Those familiar with my main model railway web site will know that I use recorded engine sounds played from a PC to accompany my model train train movements. This is fine for trains starting off or in full motion but shunting is another matter. Shunting engines move very slowly with frequent stops and starts. So, this inexpensive electronics kit from Maplin provides an answer.
The generator has an on/off switch, volume, speed and whistle controls. It is powered from a 9V battery, but could be powered from an AC to DC adaptor up to 12V easily.
When switched on and the volume turned off a continuous hissing sound is still heard, reminiscent of a stationary engine leaking steam. As the volume is increased we hear the beat of the engine in motion and adjusting the speed control we can emulate the speed of the engine from a crawl to the fastest express.
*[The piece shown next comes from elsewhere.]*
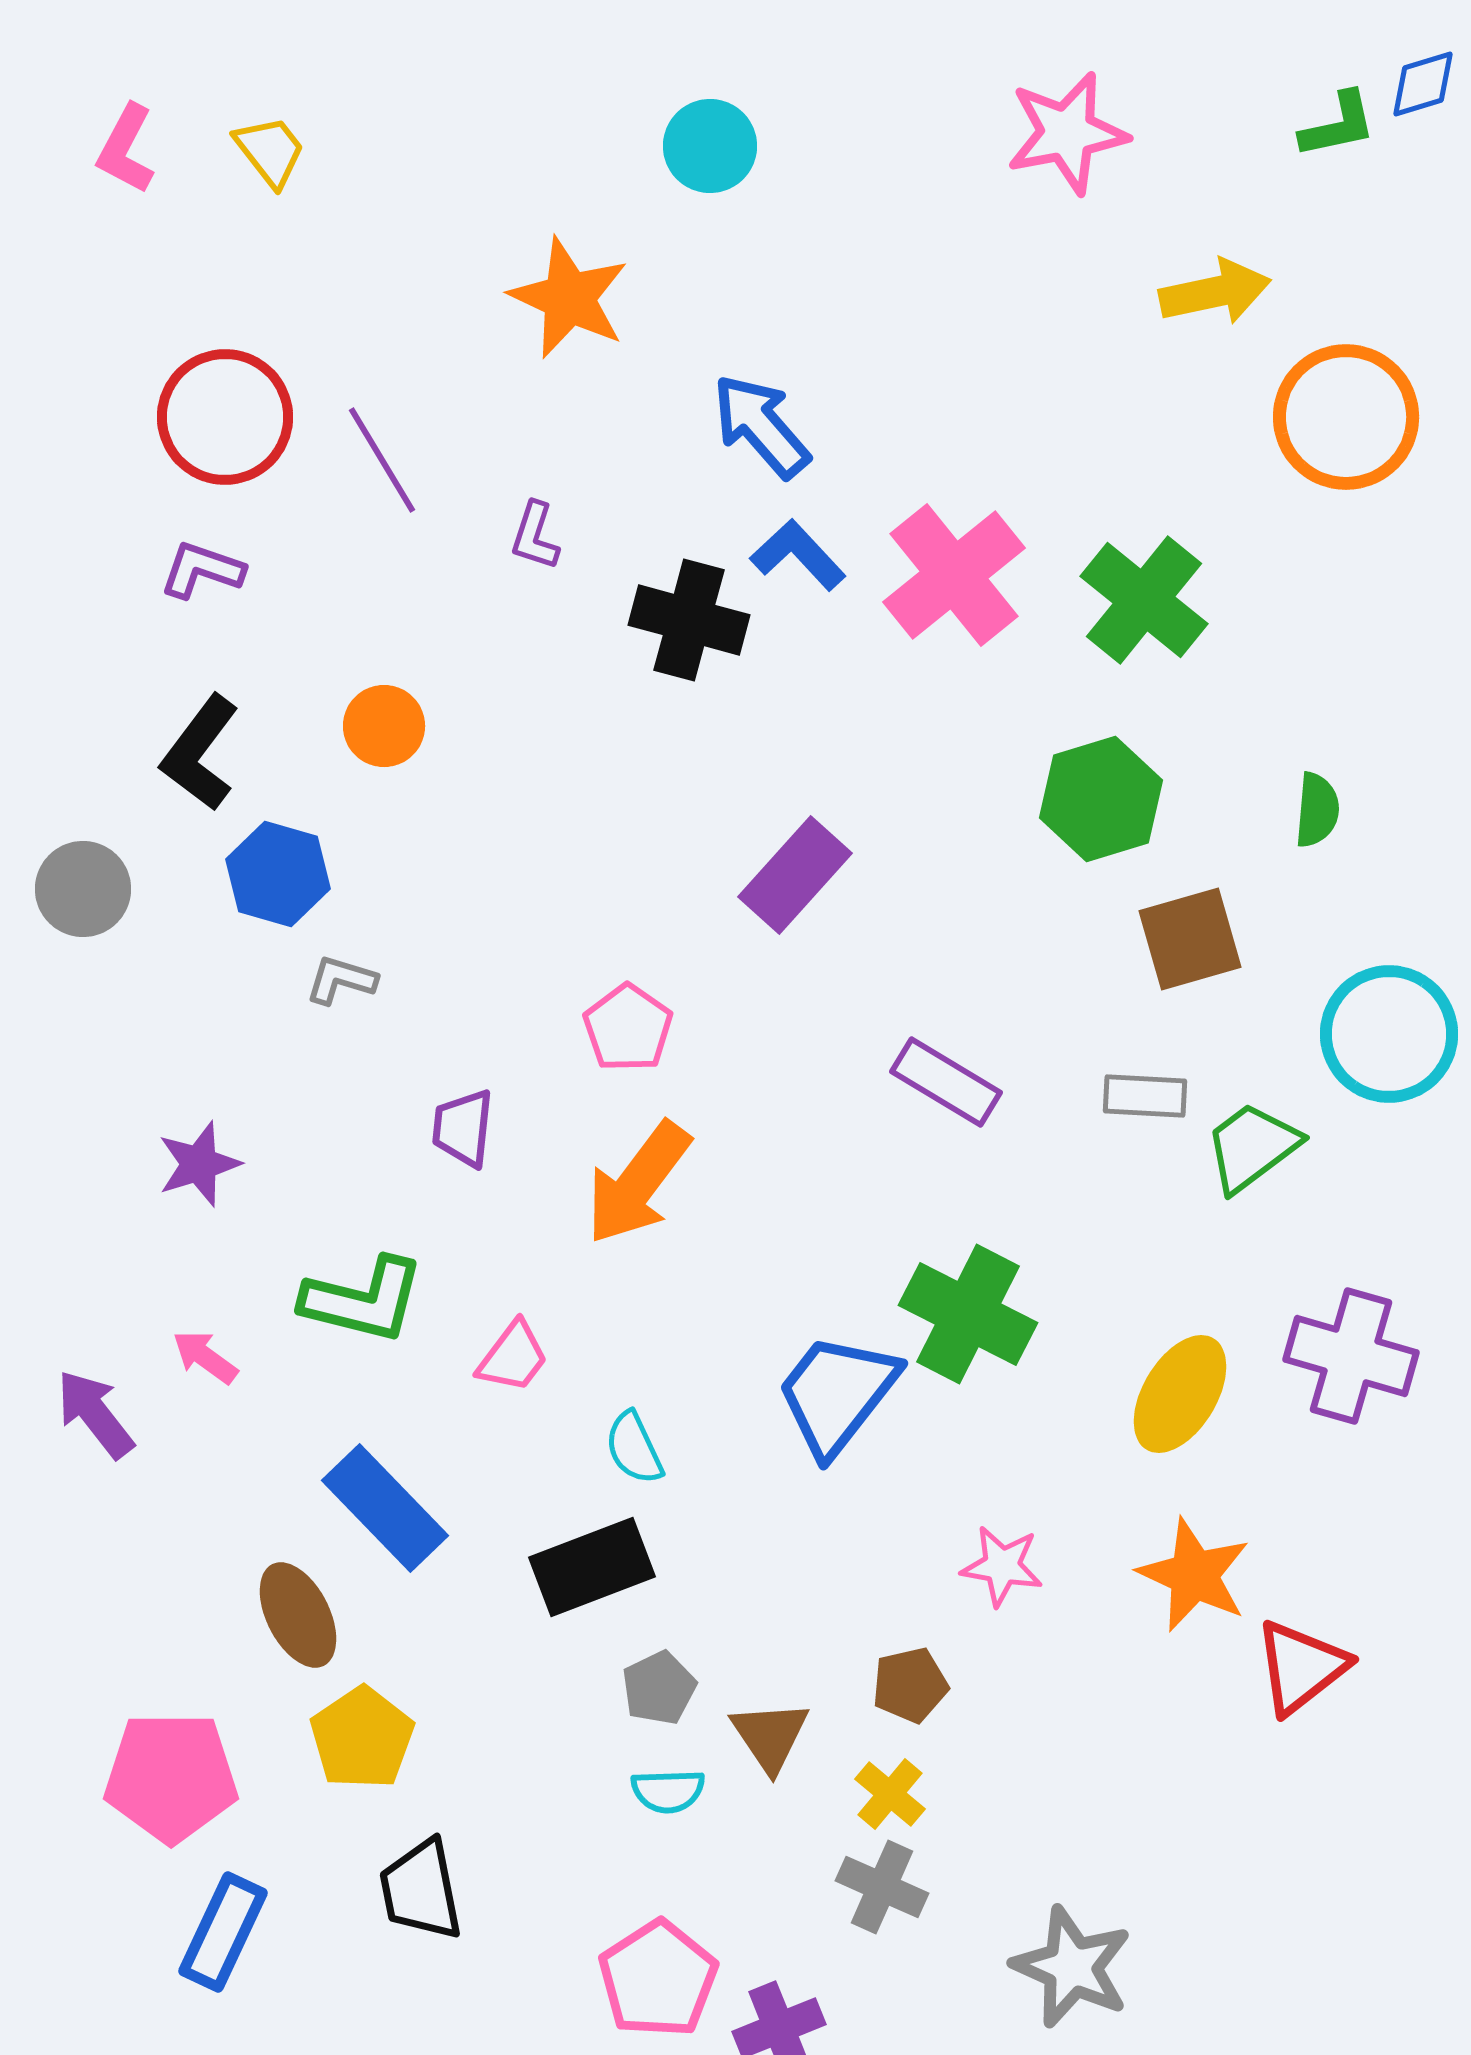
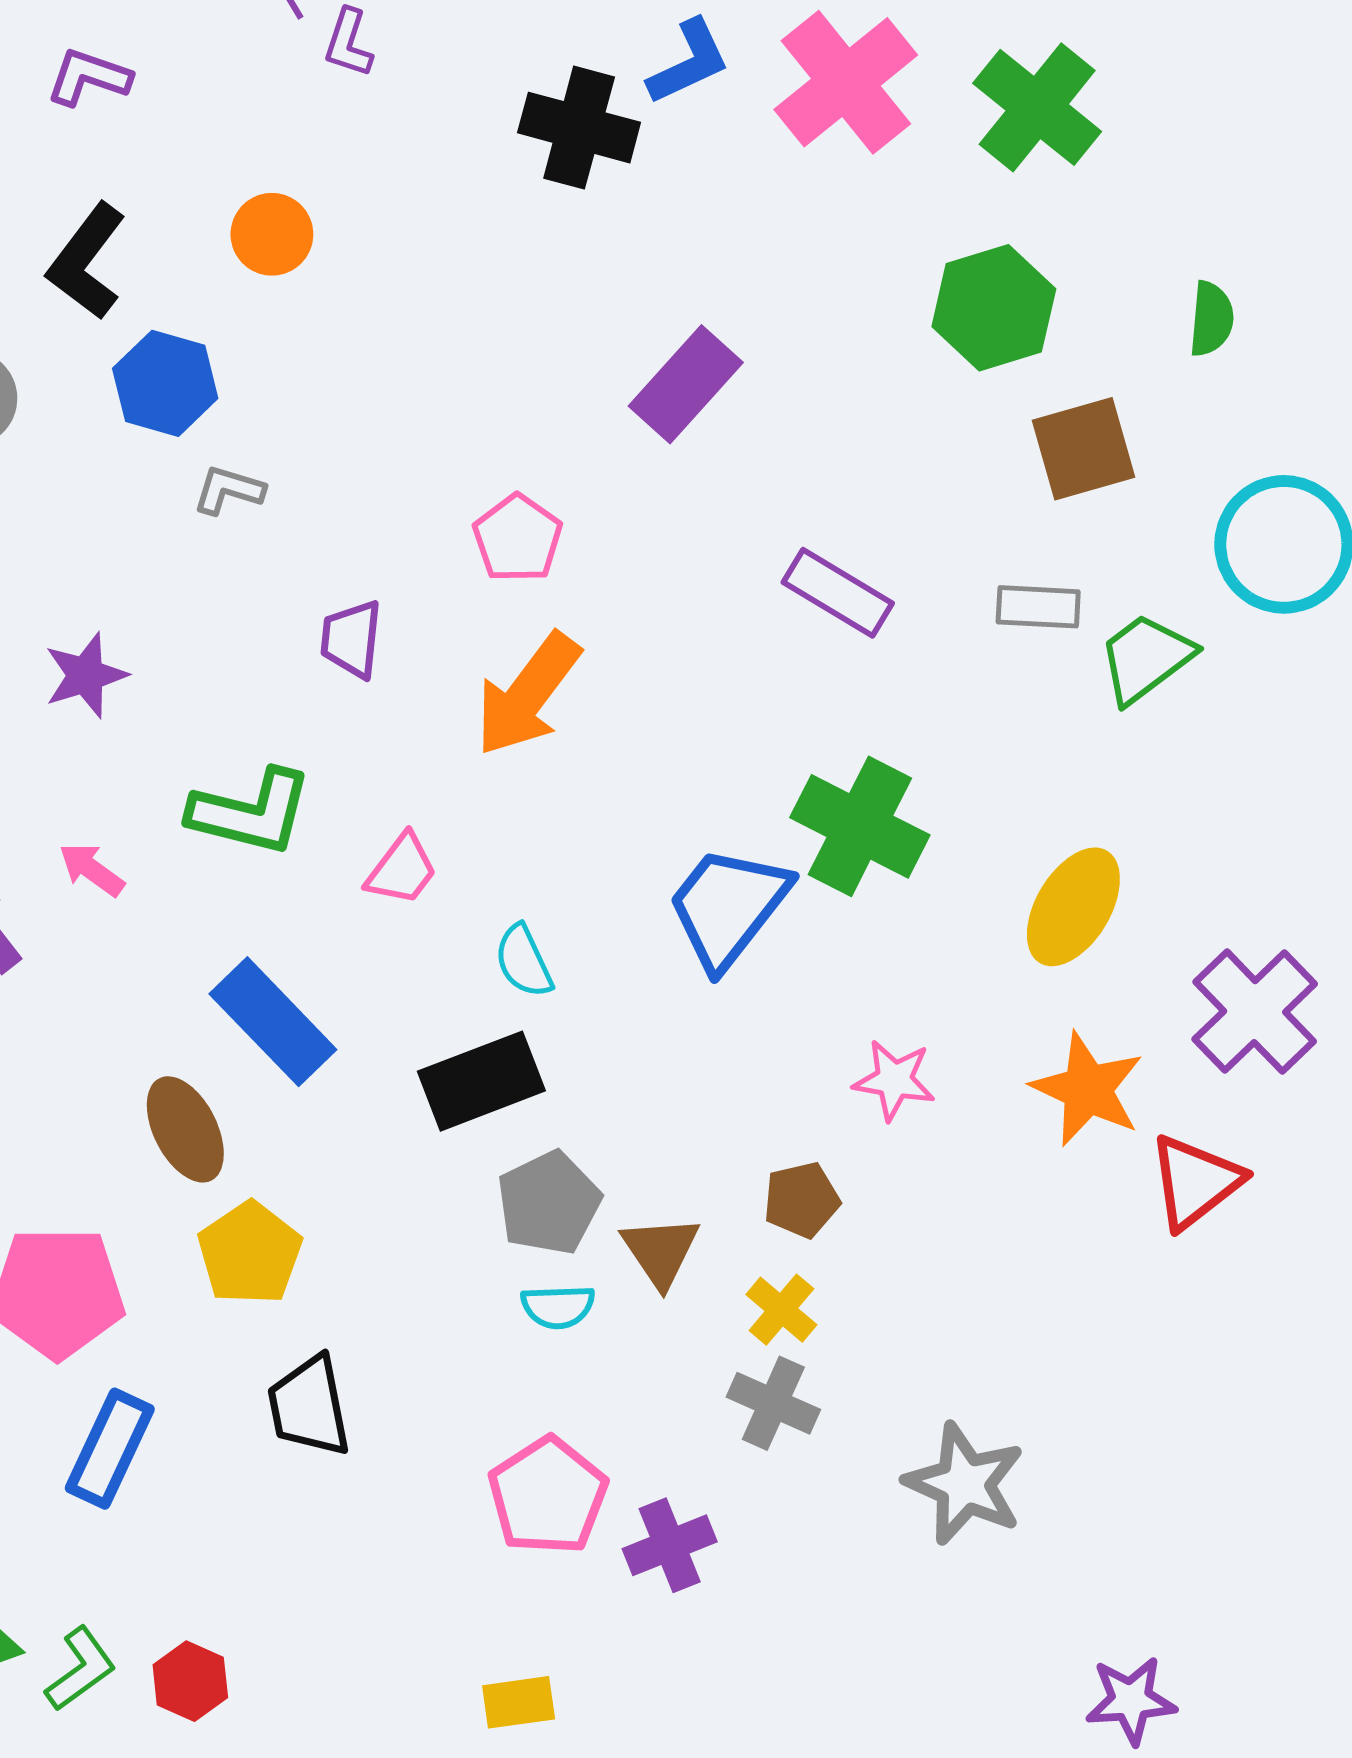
purple L-shape: (535, 536) -> (348, 43), moved
blue L-shape: (798, 555) -> (689, 62), turned 108
purple cross: (1351, 1356) -> (1255, 1012), moved, turned 30
gray pentagon: (659, 1688) -> (549, 1203), size x1.4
A more 'basey' sound can be achieved by placing the speaker at the end of a long cardoard tube (mine is about 3 feet) and baffling the rear of the speaker with a pair of socks - one inside the other placed over the rear.
The steam sound is realistic and works well for the shunting movements I intended it for.
The Whistle on the other hand is not realistic. It lacks the sound of the steam rush of a real locomotive whistle. It sounds electronic - too pure.
The instructions are in the step-by-step pictorial format. There is scant textual information for the uninitiated about how to tackle an electronics assembly.
Component values or identities are either colour coded or stamped on the body with a very small number.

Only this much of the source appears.